Do: Allow yourself to feel as nervous as you want. It’s just fine to be nervous, but if you maintain a calm outward aspect, you will soon find yourself calming down inside too.
Do: Display confidence. When you’re battling the concert nerves, there’s no better cure than confidence. Keep your head up and smile! Being confident in yourself and your preparation makes you perform much better.
Do: Smile. Not overly much, but a slight smile at the beginning and end of your performance is pleasing to your audience and calming to you.
Do: Perform pieces you love. If you don’t enjoy playing the piece in some way, you’re certainly not going to enjoy performing it. (That said, don’t immediately reject a potential performance piece – it may grow on you. It took me a good few weeks before I began to enjoy playing this piece, and now I love it.)
Do: Breathe steadily! A really bad habit of mine is to hold my breath when I’m on stage! “Nerves…nerves…what art thou doing to mine heart?”
Do: Start well and end strong. Most likely these are the moments your audience will remember and appreciate the most.

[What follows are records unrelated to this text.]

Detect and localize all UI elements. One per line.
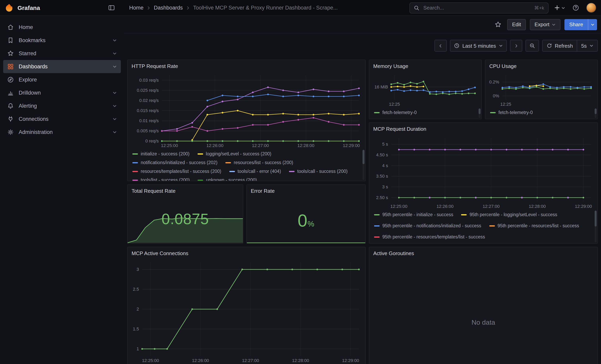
legend-scrollbar[interactable] [362,150,364,180]
legend-item[interactable]: tools/call - success (200) [289,167,348,175]
legend-item[interactable]: fetch-telemetry-0 [490,108,533,117]
breadcrumb-dashboards[interactable]: Dashboards [154,5,183,11]
panel-header[interactable]: CPU Usage [485,60,597,72]
panel-header[interactable]: Active Goroutines [369,247,597,259]
error-rate-sparkline[interactable] [247,237,365,243]
panel-header[interactable]: Total Request Rate [128,185,243,197]
plug-icon [7,116,14,122]
legend-scrollbar[interactable] [595,108,597,118]
chevron-down-icon[interactable] [112,91,117,95]
legend-item[interactable]: logging/setLevel - success (200) [197,150,271,158]
legend-scrollbar[interactable] [595,211,597,242]
chevron-down-icon[interactable] [112,64,117,69]
sidebar-item-label: Starred [19,50,36,56]
sidebar-item-drilldown[interactable]: Drilldown [3,86,121,99]
share-button[interactable]: Share [565,19,588,30]
sidebar-item-home[interactable]: Home [3,21,121,34]
chevron-down-icon [499,44,503,48]
sidebar-item-starred[interactable]: Starred [3,47,121,60]
chevron-down-icon[interactable] [112,117,117,121]
legend-scrollbar[interactable] [479,108,481,118]
favorite-star-icon[interactable] [493,19,503,30]
svg-text:12:27:00: 12:27:00 [252,143,269,148]
search-box[interactable]: ⌘+k [410,2,549,13]
chevron-down-icon [561,6,565,10]
legend-item[interactable]: 95th percentile - resources/templates/li… [374,233,485,241]
legend-item[interactable]: 95th percentile - initialize - success [374,211,453,218]
user-avatar[interactable] [586,3,596,13]
chevron-down-icon[interactable] [112,51,117,56]
panel-header[interactable]: Memory Usage [369,60,481,72]
svg-text:0.2%: 0.2% [489,79,499,84]
legend-item[interactable]: tools/list - success (200) [132,176,190,181]
edit-button[interactable]: Edit [507,19,526,30]
svg-text:12:28:00: 12:28:00 [292,358,309,363]
legend-item[interactable]: unknown - success (200) [198,176,257,181]
clock-icon [454,43,460,49]
memory-usage-chart[interactable]: 16 MiB12:25 [370,72,479,108]
new-button[interactable] [554,5,565,11]
panel-mcp-request-duration: MCP Request Duration 2.50 s3 s3.50 s4 s4… [369,122,598,244]
legend-label: tools/list - success (200) [141,178,190,181]
legend-item[interactable]: 95th percentile - resources/list - succe… [489,222,579,230]
sidebar-item-administration[interactable]: Administration [3,126,121,139]
chevron-down-icon[interactable] [112,130,117,134]
export-button[interactable]: Export [530,19,561,30]
share-split-button: Share [565,19,597,30]
legend-item[interactable]: notifications/initialized - success (202… [132,158,217,167]
share-caret-button[interactable] [588,19,597,30]
stat-body: 0.0875 [128,197,243,243]
panel-header[interactable]: Error Rate [247,185,365,197]
search-shortcut: ⌘+k [534,5,544,10]
svg-text:3 s: 3 s [382,184,388,189]
legend-item[interactable]: initialize - success (200) [132,150,190,158]
svg-text:12:27:00: 12:27:00 [242,358,259,363]
mcp-active-connections-chart[interactable]: 11.522.5312:25:0012:26:0012:27:0012:28:0… [128,259,363,364]
sidebar-toggle-icon[interactable] [108,4,115,11]
sidebar-item-label: Home [19,24,33,30]
time-range-picker[interactable]: Last 5 minutes [450,40,507,52]
legend-item[interactable]: resources/list - success (200) [225,158,293,167]
refresh-button[interactable]: Refresh [542,40,577,51]
gear-icon [7,129,14,136]
panel-active-goroutines: Active Goroutines No data [369,247,598,364]
search-input[interactable] [422,4,531,11]
http-request-rate-chart[interactable]: 0 req/s0.005 req/s0.01 req/s0.015 req/s0… [128,72,363,149]
panel-mcp-active-connections: MCP Active Connections 11.522.5312:25:00… [127,247,366,364]
legend-color-dash [461,214,467,215]
brand[interactable]: Grafana [5,3,108,12]
legend-item[interactable]: resources/templates/list - success (200) [132,167,221,175]
legend-item[interactable]: 95th percentile - notifications/initiali… [374,222,481,230]
mcp-request-duration-chart[interactable]: 2.50 s3 s3.50 s4 s4.50 s5 s12:25:0012:26… [370,135,595,210]
time-forward-button[interactable] [510,40,522,52]
sidebar-item-dashboards[interactable]: Dashboards [3,60,121,73]
svg-text:1: 1 [137,346,139,351]
zoom-out-button[interactable] [525,40,539,52]
sidebar-item-alerting[interactable]: Alerting [3,99,121,112]
legend-label: unknown - success (200) [206,178,257,181]
breadcrumb-current: ToolHive MCP Server & Proxy Runner Dashb… [193,5,338,11]
grafana-app: Grafana Home Dashboards ToolHive MCP Ser… [0,0,601,364]
legend-label: initialize - success (200) [141,151,190,156]
sidebar-item-connections[interactable]: Connections [3,112,121,126]
legend-item[interactable]: 95th percentile - logging/setLevel - suc… [461,211,557,218]
export-label: Export [534,21,549,27]
svg-text:12:28:00: 12:28:00 [529,204,546,209]
legend-item[interactable]: fetch-telemetry-0 [374,108,417,117]
legend-label: 95th percentile - resources/list - succe… [497,223,579,228]
refresh-interval-select[interactable]: 5s [577,40,597,51]
search-icon [414,5,419,10]
legend-item[interactable]: tools/call - error (404) [229,167,281,175]
sidebar-item-explore[interactable]: Explore [3,73,121,86]
breadcrumb-home[interactable]: Home [129,5,143,11]
help-icon[interactable] [571,3,581,13]
cpu-usage-chart[interactable]: 0%0.2%12:25 [486,72,595,108]
chevron-down-icon[interactable] [112,104,117,108]
panel-header[interactable]: MCP Active Connections [128,247,365,259]
panel-header[interactable]: MCP Request Duration [369,123,597,135]
chevron-down-icon[interactable] [112,38,117,42]
stat-body: 0% [247,197,365,243]
panel-header[interactable]: HTTP Request Rate [128,60,365,72]
time-back-button[interactable] [434,40,447,52]
sidebar-item-bookmarks[interactable]: Bookmarks [3,34,121,47]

Do: Accept compliments. When someone compliments you on your performance, usually a simple “thank you” will do. For some reason, I tend to tell the compliment-giver why my performance wasn’t what I wanted. Chances are, he didn’t even notice the mistakes.
Now, for a few don’ts!
Don’t: Overthink the concert. It’s just one day in your life – not every thought has to be centered on your performance.
Don’t: Use lotion on concert-day. “It smells good! I should use some!” No. It’s the worst when performing. It’s not something that’s generally known, but lotion is no friend to a musician before a concert!
Don’t: Pretend you’re not nervous and wait until you’re on the stage to get stagefright. Let yourself be anxious! I’d be more worried if I’m not nervous leading up to a concert. It’s just fine to be nervous, but if you maintain a calm outward aspect, you will soon find yourself calming down inside too.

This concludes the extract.